The Pirates turned to Jason Grilli in the eighth, and he struck out Eric Young and Dexter Fowler (LHB) around a Marco Scutaro double. With Carlos Gonzalez coming up, Hurdle decided to call on Tony Watson for a lefty-lefty matchup. I tweeted that I would probably have stayed with Grilli after striking out the lefty Fowler, but I didn't hate the move. Unfortunately, Watson left a 1-1, 84-MPH slider up, and it was 4-3 Rockies as Cargo hit his second two-run homer of the night.

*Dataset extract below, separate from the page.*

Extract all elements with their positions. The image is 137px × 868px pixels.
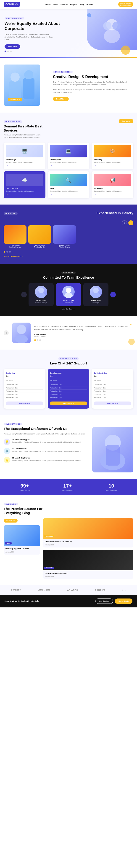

The Rockies' lead didn't last long. Clint Barmes drilled Matt Belisle's third pitch in the bottom of the eighth into the left field stands to tie it at 4-4. Barmes had by far his most productive day with the Bucs, going 3-for-3 with two doubles and a walk. After pinch hitter Garrett Jones walked, Alex Presley bunted him over (+0.1% W-P), but Belisle misplayed it and the Bucs had runners on first and second. Tabata tried to move both runners over (+1.8% W-P) but popped out. Cutch grounded back sharply to the pitcher but a good hard slide by Presley prevented the Rox from turning two, and that was the difference. Casey McGehee followed with a single to right, reaching base for the fourth time on the night and driving in what proved to be the winning run. Joel Hanrahan came on and had a 1-2-3 ninth, striking out Ramon Hernandez to end it.
A good win for the Pirates as the bats finally picked up the pitching for a change. Only Neil Walker failed to record a hit as the team got contributions from players up and down the lineup. The manager didn't have his best night, but tonight it didn't matter. The doubleheader starts at 12:30 tomorrow.
-P- Indy won 5-3 behind a good start from Jeff Locke. Starling Marte had two hits and drew two walks, doubling his season total. Altoona lost 5-1. Bradenton lost 7-1, but Jameson Taillon was outstanding again. West Virginia lost 14-5 and Josh Bell left early with an apparent injury to his left leg. We'll have updates on that as they come in.